And second: if the people in these studies were burning more calories, even a few more, but weren’t losing weight, they must have been eating more — a new exercise program, holding caloric intake constant, will lead to some weight loss. But your metabolism’s first response to unusual new activity is unusual new hunger, and an extra 100 calories is easily balanced out by a small handful of almonds. And anyway, the studies cited above measured people’s activity levels rather than their diets, so what if in addition to increasing exercise, we reduced caloric intake? This is hard to do in a study, because people are really bad at accurately reporting what they eat and it’s expensive and inconvenient to surveil them all day to report it properly (plus IRB approval is probably hard to obtain). Luckily (?), we have a natural experiment in the form of contestants on The Biggest Loser and the producers who allowed endocrinologists to study them. It turns out that while the people who completed the show’s intense exercise and diet regimen lost an average of 127 pounds over thirty weeks and saw a number of cardiometabolic benefits (fasting glucose level, insulin resistance, and triglycerides all dropped), their basal metabolic rate had also plummeted 25%. Their bodies were burning fewer calories at rest because, as far as millions of years of evolutionary fine-tuning could tell, they were starving and needed to conserve energy. And at a follow-up six years later, their BMRs were still low, despite the fact that all but one of the contestants had regained substantial weight. But the really fascinating thing is who gained the weight: it seems intuitive that the former contestants with the most sluggish metabolism would have gotten fattest, but in fact it’s exactly the opposite. The people who regained the most weight were the ones whose BMR went back up the most.

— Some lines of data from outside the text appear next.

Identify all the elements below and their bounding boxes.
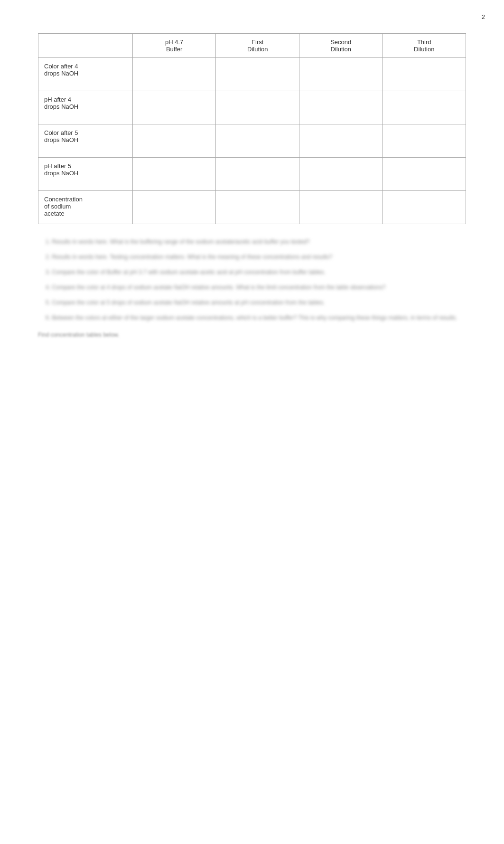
data-table: pH 4.7Buffer FirstDilution SecondDilutio… xyxy=(38,33,466,224)
cell-color-4-buffer[interactable] xyxy=(132,58,216,91)
cell-conc-third[interactable] xyxy=(383,191,466,224)
table-row: Color after 4drops NaOH xyxy=(38,58,466,91)
header-first-dilution: FirstDilution xyxy=(216,34,299,58)
question-5-number: 5. xyxy=(46,299,52,306)
header-ph-buffer: pH 4.7Buffer xyxy=(132,34,216,58)
cell-ph-4-first[interactable] xyxy=(216,91,299,124)
question-4-number: 4. xyxy=(46,284,52,291)
question-1-text: Results in words here. What is the buffe… xyxy=(52,238,309,245)
cell-ph-5-buffer[interactable] xyxy=(132,158,216,191)
row-label-color-5: Color after 5drops NaOH xyxy=(38,124,133,158)
question-6-text: Between the colors at either of the larg… xyxy=(52,314,457,321)
cell-conc-second[interactable] xyxy=(299,191,383,224)
table-row: pH after 4drops NaOH xyxy=(38,91,466,124)
row-label-concentration: Concentrationof sodiumacetate xyxy=(38,191,133,224)
row-label-ph-5: pH after 5drops NaOH xyxy=(38,158,133,191)
question-4: 4. Compare the color at 4 drops of sodiu… xyxy=(38,283,466,292)
cell-ph-5-second[interactable] xyxy=(299,158,383,191)
header-row-label xyxy=(38,34,133,58)
cell-color-5-second[interactable] xyxy=(299,124,383,158)
table-row: Color after 5drops NaOH xyxy=(38,124,466,158)
table-row: pH after 5drops NaOH xyxy=(38,158,466,191)
question-3: 3. Compare the color of Buffer at pH 3.7… xyxy=(38,268,466,276)
cell-ph-5-third[interactable] xyxy=(383,158,466,191)
cell-ph-4-buffer[interactable] xyxy=(132,91,216,124)
cell-ph-4-second[interactable] xyxy=(299,91,383,124)
cell-ph-4-third[interactable] xyxy=(383,91,466,124)
footer-note: Find concentration tables below. xyxy=(38,332,466,338)
row-label-ph-4: pH after 4drops NaOH xyxy=(38,91,133,124)
header-second-dilution: SecondDilution xyxy=(299,34,383,58)
question-5: 5. Compare the color at 5 drops of sodiu… xyxy=(38,298,466,307)
question-5-text: Compare the color at 5 drops of sodium a… xyxy=(52,299,325,306)
question-2: 2. Results in words here. Testing concen… xyxy=(38,253,466,261)
question-1-number: 1. xyxy=(46,238,52,245)
question-3-text: Compare the color of Buffer at pH 3.7 wi… xyxy=(52,269,326,275)
question-4-text: Compare the color at 4 drops of sodium a… xyxy=(52,284,385,291)
question-6-number: 6. xyxy=(46,314,52,321)
cell-conc-first[interactable] xyxy=(216,191,299,224)
question-1: 1. Results in words here. What is the bu… xyxy=(38,237,466,246)
header-third-dilution: ThirdDilution xyxy=(383,34,466,58)
cell-color-4-third[interactable] xyxy=(383,58,466,91)
cell-color-5-third[interactable] xyxy=(383,124,466,158)
cell-color-5-first[interactable] xyxy=(216,124,299,158)
table-row: Concentrationof sodiumacetate xyxy=(38,191,466,224)
cell-color-4-first[interactable] xyxy=(216,58,299,91)
cell-color-5-buffer[interactable] xyxy=(132,124,216,158)
question-2-number: 2. xyxy=(46,254,52,260)
page-number: 2 xyxy=(482,13,485,20)
cell-conc-buffer[interactable] xyxy=(132,191,216,224)
question-2-text: Results in words here. Testing concentra… xyxy=(52,254,332,260)
question-3-number: 3. xyxy=(46,269,52,275)
cell-ph-5-first[interactable] xyxy=(216,158,299,191)
row-label-color-4: Color after 4drops NaOH xyxy=(38,58,133,91)
question-6: 6. Between the colors at either of the l… xyxy=(38,313,466,322)
cell-color-4-second[interactable] xyxy=(299,58,383,91)
questions-section: 1. Results in words here. What is the bu… xyxy=(38,237,466,322)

In short, Pontzer says, your basal metabolic rate and your daily energy expenditure don’t dictate your weight change, they respond to it.
So when your body responds to increased physical activity by scaling back energy expenditure on other functions, what are you missing out on? In children, it’s mostly growth: those Shuar children, with their high levels of physical activity and their busy immune response to a heavy infectious disease burden, are substantially shorter than children in industrialized countries. In adults, it’s less visible: some researchers have suggested that when we become more active we unconsciously reduce non-exercise physical activity like standing or fidgeting, but Pontzer thinks most of the cutbacks come from the energy that would otherwise be spent on things like stress reactivity, the reproductive system, and inflammatory response. Endurance athletes, for instance, produce less adrenaline and cortisol in stressful situations than sedentary non-exercisers, and exercise is well known to help with anxiety and depression. A reduced metabolic investment in stress response might well explain the mechanism behind this. Similarly, most people in subsistence societies have dramatically lower levels of circulating reproductive hormones than those in industrialized societies: the average testosterone level among Hadza men is about half that of an American man. Endurance training, too, seems to reduce testosterone levels, although gradually — training for a year reduces it by 10%, and five years or more by 30%.8 Pontzer suggests that this is good for you: high hormone levels are linked to various cancers of the reproductive system. Finally, exercise suppresses the inflammatory response, which may be part of why it reduces the risk of cardiometabolic issues. And this all makes perfect sense if we’re working with constrained total energy expenditure: if your body is fine-tuning how much it spends on various functions to stay in the sweet spot of (roughly) 2500 calories/day, then making it burn an extra couple hundred on chasing down a gazelle and schlepping it back to camp leaves that many fewer calories to spend on cortisol, testosterone, and cytokines.9
So “missing out” is the wrong framing for this: we don’t actually want such sensitive stress responses, high rates of breast and prostate cancer, and widespread inflammation. They’re bad for us. And more active populations don’t have to worry about them.
Pontzer never really comes quite out and says so in the book (he’s more explicit in this article, which is where I stole the graphic above), but the obvious implication here is that many of the public health problems that plague industrialized societies — our unusually high levels of mental illness, autoimmune diseases, and many cancers — are due to our low levels of physical activity. It’s not that the Hadza and groups like them have low testosterone, stress response, or inflammation — it’s that ours are high, because we don’t get enough exercise to keep them in check. Millions of years of evolution fine-tuned the complex feedback loops our metabolism uses to keep everything balanced, and physical activity is an important element of that system. If industrial civilization’s historically unprecedented leisure has knocked out one of the key props, is it any wonder the whole structure is listing slowly to the side?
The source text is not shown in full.